They'll both be on-axis for the driver.

I redid the cover on the driver's side a little - sanded down a lot of material so it's less bulbous looking and contours better. Waiting for the spot putty to dry, sand, prime, paint tomorrow hopefully before the Tiger's game.

The passenger side I just started the redo... =/

Man, this stuff takes forever.

10 seconds on a band-saw cutting foam equates to 30 minutes of dremeling, hacksawing, and sawzalling, haha.

-aaron


----------



## WLDock (Sep 27, 2005)

Interested in seeing the results....

Hey, I see you are from the area...I am in Southfield,


----------



## niceguy (Mar 12, 2006)

I can't believe the Great Stuff sanded down so smooth....I've used it and shaped it before when dealing w/houses along w/wood filler but that's really nice....

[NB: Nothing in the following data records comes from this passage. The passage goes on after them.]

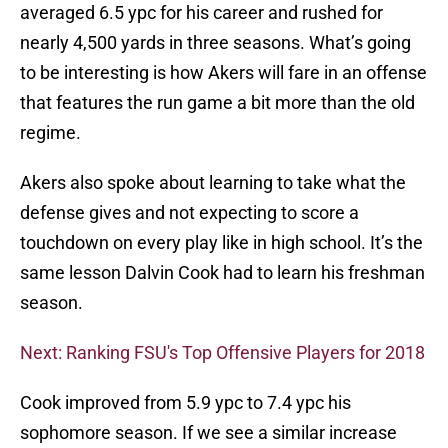
averaged 6.5 ypc for his career and rushed for
nearly 4,500 yards in three seasons. What’s going
to be interesting is how Akers will fare in an offense
that features the run game a bit more than the old
regime.
Akers also spoke about learning to take what the
defense gives and not expecting to score a
touchdown on every play like in high school. It’s the
same lesson Dalvin Cook had to learn his freshman
season.
Next: Ranking FSU's Top Offensive Players for 2018
Cook improved from 5.9 ypc to 7.4 ypc his
sophomore season. If we see a similar increase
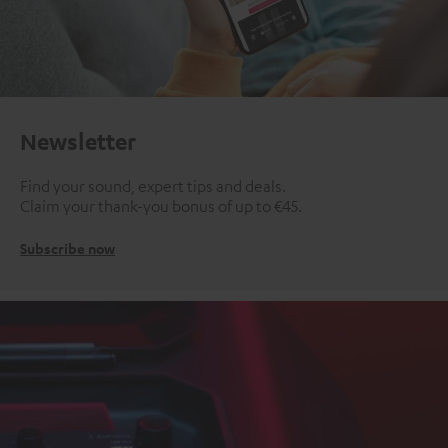
Newsletter
Find your sound, expert tips and deals.
Claim your thank-you bonus of up to €45.
Subscribe now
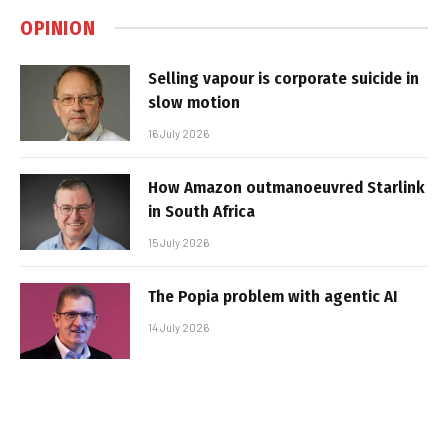
OPINION
Selling vapour is corporate suicide in
slow motion
16 July 2026
How Amazon outmanoeuvred Starlink
in South Africa
15 July 2026
The Popia problem with agentic AI
14 July 2026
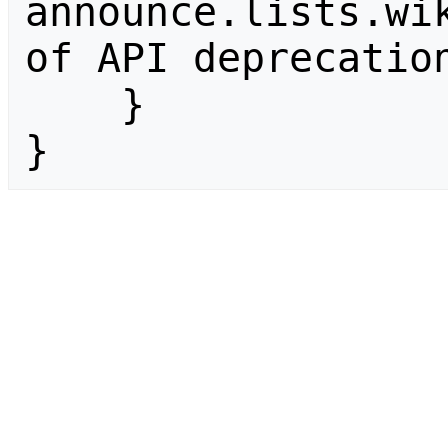
announce.lists.wik
of API deprecation
    }

}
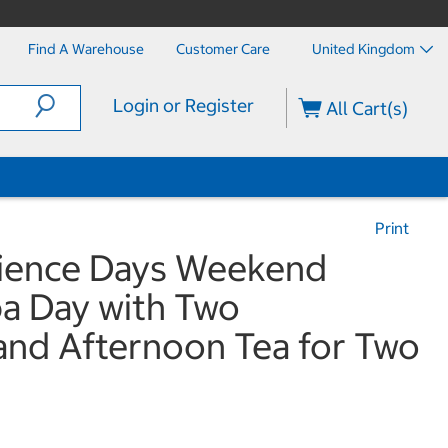
Find A Warehouse
Customer Care
United Kingdom
Login or Register
All Cart(s)
Print
rience Days Weekend
pa Day with Two
and Afternoon Tea for Two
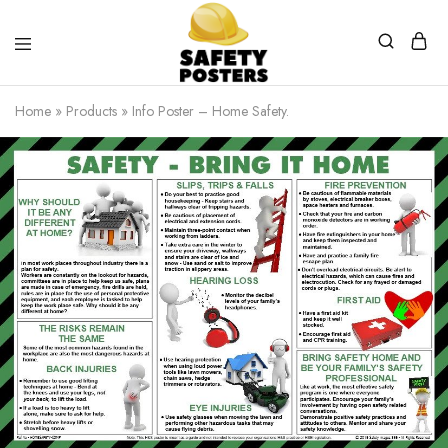
Safety
Safety
Posters
Posters
Home
»
Products
»
Info Poster – Home Safety.
With
a
Difference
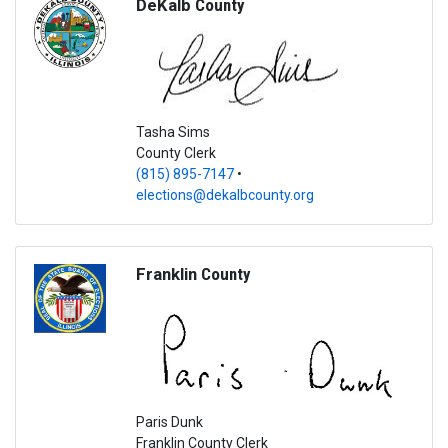
DeKalb
County
Tasha Sims
County Clerk
(815) 895-7147
•
elections@dekalbcounty.org
Franklin
County
Paris Dunk
Franklin County Clerk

Too much work for me though...I'll have to figure out something else for my van...I'm MUCH lazier  


Jeremy


----------



## mk1982 (Jul 3, 2005)

where can i find tutorials on doing this sort of work ? is it fibreglass or body filler ?


----------



## Antnee77 (Aug 1, 2006)

mk1982 said:


> where can i find tutorials on doing this sort of work ? is it fibreglass or body filler ?


Many installers use both. They staple down fabric tight onto their work and then spread the resin with a paint brush. After it is completely saturated in resin, you let it sit overnight. The next day you can spread bondo over the hardened fiberglass and it can be sanded down to a smooth finish. Obviously this is a very basic overview of the whole procedure .


----------



## solacedagony (May 18, 2006)

http://www.explorerforum.com/fiberglass/fiberglassing.htm
There's a decent primer on it that I found.

http://www.mp3car.com/vbulletin/forumdisplay.php?f=46
There's a forum with a bunch of fabrication info!

Have fun.


----------



## ArcL100 (Jun 17, 2005)

Well, finished the driver's side today 































And here are the humble beggnings of the new passenger side:























As you can see, it will protrude out to be a smidge closer and on axis with the driver.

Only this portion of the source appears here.